The Secret to Writing a Sales Brochure or an Advert that Sells!

Good sales copy stays with your customer long after they’ve finished reading it.

Think of a good novel you’ve read. Didn’t it capture your imagination and draw you in to each and every scene?

You got lost in the story and when you had to put the book down you just couldn’t wait to get back into it.

Great authors use words to create pictures in their readers mind.

Follow their example and get specific.

Why Specific?

We don’t think in generalisations, we think in details – the more specific, the more detailed you can be the stronger the image you will create.

Strong and Specific 

1/ Specific Nouns

What image pops into your mind if i say ‘bird’? 

Okay…. brown, feathers, beak.

OK so wipe that image from your mind, what if I now say ‘magpie’. It’s likely you see a sleek black and white bird. A much stronger image.

Bird is a generalisation, magpie is specific.

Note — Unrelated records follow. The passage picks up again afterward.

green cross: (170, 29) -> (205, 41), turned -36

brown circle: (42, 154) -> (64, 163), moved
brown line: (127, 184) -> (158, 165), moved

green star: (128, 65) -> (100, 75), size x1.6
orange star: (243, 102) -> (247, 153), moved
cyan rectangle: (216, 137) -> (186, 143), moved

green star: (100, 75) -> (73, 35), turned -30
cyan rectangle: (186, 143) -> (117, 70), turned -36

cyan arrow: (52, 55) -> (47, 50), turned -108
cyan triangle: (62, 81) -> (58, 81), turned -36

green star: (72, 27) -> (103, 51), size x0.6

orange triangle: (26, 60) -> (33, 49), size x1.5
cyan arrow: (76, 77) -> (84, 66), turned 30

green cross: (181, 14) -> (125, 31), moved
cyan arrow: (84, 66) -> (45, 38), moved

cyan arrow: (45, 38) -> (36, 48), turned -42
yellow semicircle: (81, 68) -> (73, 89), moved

Use specific nouns wherever you can.

2/ Specific Verbs

Verbs are the life-givers that make your words dance and sing. They tell your readers if someone is walking, strollingstrolling, sauntering, jogging, skipping, jumping…

Use verbs that paint a picture.

Avoid the ‘to be’ verbs – am, is, are, was, were… They don’t create a picture – not like ‘fall. twist, squeeze’.

Although the ‘to be’ verbs are necessary, use them as sparingly as possible.

A golden rule is only 3 ‘wases/weres’ per page!

3/ Specific Situations

Compare:

A) ‘We have the experience to look after all your bookkeeping needs from invoices, doing pay roll and reconciling bank accounts’.

To this:

B) ‘Are your invoices going out late because you can’t squeeze in enough time to do them? Is your cash flow suffering because payments aren’t regularly dropping into your account (because your invoices are going out late)? How much of your hair have you pulled out over the years because of accounting mistakes? Don’t worry, those days are over when you hire us to do your bookkeeping’.

Example A is generic (look after your bookkeeping needs).

Example B shows HOW the business does it (in fiction its called ‘show, don’t tell’).

You can actually feel those business problems – late invoices, cash flow problems, hair pulling.

It’s the difference between something cold and impersonal that is hard to relate to and something that wakes you up with a spark of recognition (‘Hey, that’s me. I need that’).

When you write your sales brochure or advert, write it in a way that people can relate to it.